Whereas these investigations have focused on interactions with activin,
follistatin has also been observed to bind other transforming growth
factor-
-related growth factors, including several of the BMPs
(41-44) and also certain members of the growth differentiation factor
(GDF) family (45, 46). Binding affinities for the BMPs are
substantially lower than for activin (41, 43), but local concentrations
of follistatin may be sufficient to enable it to act as a regulator in
the numerous systems expressing these factors. Hence, follistatin has
been shown to neutralize BMP action in embryogenesis (42, 43) and may
potentially influence cartilage maturation and bone development through
interactions with BMP-7, among others (47, 48). In cultured prostate
tumor cells, follistatin reverses the antiproliferative effects of both
BMP-6 and BMP-7 (49). A recent report (50) suggests that BMP-6 and
BMP-7 and potentially their interactions with follistatin are important components in the control of pituitary FSH secretion.

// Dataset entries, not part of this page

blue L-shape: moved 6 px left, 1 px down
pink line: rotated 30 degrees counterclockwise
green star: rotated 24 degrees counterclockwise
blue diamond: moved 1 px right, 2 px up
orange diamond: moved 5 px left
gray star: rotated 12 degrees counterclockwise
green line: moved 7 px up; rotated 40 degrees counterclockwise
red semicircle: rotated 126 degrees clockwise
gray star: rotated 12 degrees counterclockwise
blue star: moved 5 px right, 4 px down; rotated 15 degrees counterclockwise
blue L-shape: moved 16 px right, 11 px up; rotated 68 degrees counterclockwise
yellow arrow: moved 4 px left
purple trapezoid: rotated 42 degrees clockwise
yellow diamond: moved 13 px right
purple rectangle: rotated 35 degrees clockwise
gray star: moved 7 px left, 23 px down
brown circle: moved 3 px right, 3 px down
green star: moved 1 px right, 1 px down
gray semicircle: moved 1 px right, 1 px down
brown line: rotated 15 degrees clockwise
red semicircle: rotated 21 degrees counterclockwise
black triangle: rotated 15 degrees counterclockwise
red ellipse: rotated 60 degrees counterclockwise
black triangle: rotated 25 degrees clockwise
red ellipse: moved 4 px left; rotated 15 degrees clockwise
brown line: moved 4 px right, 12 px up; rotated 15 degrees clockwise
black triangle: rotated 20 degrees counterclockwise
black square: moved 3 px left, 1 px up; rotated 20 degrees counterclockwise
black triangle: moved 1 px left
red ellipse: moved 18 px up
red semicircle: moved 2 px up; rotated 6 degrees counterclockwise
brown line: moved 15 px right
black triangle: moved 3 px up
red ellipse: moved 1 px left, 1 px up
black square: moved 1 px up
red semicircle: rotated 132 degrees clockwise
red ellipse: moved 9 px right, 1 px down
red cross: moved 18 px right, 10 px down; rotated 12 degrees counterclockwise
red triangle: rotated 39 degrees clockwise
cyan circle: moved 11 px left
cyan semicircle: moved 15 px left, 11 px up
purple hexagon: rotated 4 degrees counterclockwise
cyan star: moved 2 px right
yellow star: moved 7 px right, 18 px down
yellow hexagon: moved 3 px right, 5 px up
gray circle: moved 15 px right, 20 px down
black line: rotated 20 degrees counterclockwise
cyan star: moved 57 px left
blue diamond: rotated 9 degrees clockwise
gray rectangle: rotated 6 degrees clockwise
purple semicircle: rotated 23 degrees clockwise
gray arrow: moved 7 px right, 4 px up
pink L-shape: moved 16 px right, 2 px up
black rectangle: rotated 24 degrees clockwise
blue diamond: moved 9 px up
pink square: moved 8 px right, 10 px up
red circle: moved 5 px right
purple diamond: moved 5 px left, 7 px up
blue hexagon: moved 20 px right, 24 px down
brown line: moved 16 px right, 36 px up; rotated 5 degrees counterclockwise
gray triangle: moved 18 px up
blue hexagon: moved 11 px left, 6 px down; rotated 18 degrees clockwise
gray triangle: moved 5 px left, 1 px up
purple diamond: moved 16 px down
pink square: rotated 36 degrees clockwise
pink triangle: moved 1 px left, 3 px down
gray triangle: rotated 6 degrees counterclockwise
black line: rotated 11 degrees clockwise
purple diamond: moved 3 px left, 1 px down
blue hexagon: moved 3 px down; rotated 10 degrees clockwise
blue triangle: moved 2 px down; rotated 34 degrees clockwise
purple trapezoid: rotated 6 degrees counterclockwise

The relatively low binding affinities for BMPs make comparisons among
mutant follistatins difficult, pending availability of assays in
specific BMP-dependent systems. Neutralizing effects of
follistatin on BMPs and GDFs may involve the same determinants as we
have found for activin binding, with the extensive sequence differences
among these ligands accounting for their lower potencies. However, the
involvement of different contact sites on follistatin itself cannot be
ruled out. This is particularly true in the reported instances (43, 44,
46) in which follistatin does not neutralize BMP or GDF receptor
interaction, suggesting instead a tripartite complex between ligand,
its receptor, and follistatin that might indirectly modulate or even
enhance growth factor activity.
Nevertheless, the correlation between activin binding, activin
transcriptional activity and pituitary FSH suppression among the
mutants we have tested supports strongly the neutralization of activin
as a primary mechanism for follistatin's biological and physiological
actions. Transcriptional assays, such as ours using a
luc-coupled ARE responsive to a Smad-2/FAST-1 signaling pathway, are intended to replicate, at least in part, transcriptional responses in whole pituitary cells as used in measurement of FSH suppression. However, the effects of activin in pituitary cells inevitably involve additional mediators and their associated
transcription factors.
Furthermore, activin increases not only the transcription of FSH
but
also the secretion of the FSH heterodimer by the gonadotroph, and further facilitates FSH production in vivo by increasing
GnRH receptor levels (3, 4). Follistatin conceivably may affect these
multiple activin effects differentially, especially if its actions
involve other ligands or even association with some as-yet-undefined "receptor." Use of the mutant follistatins described here in
additonal assay systems, and ultimately in whole animals through
transgenic methodology, offers another means to explore possible
unrecognized effects of follistatin beyond those attributable to the
binding and neutralization of activin.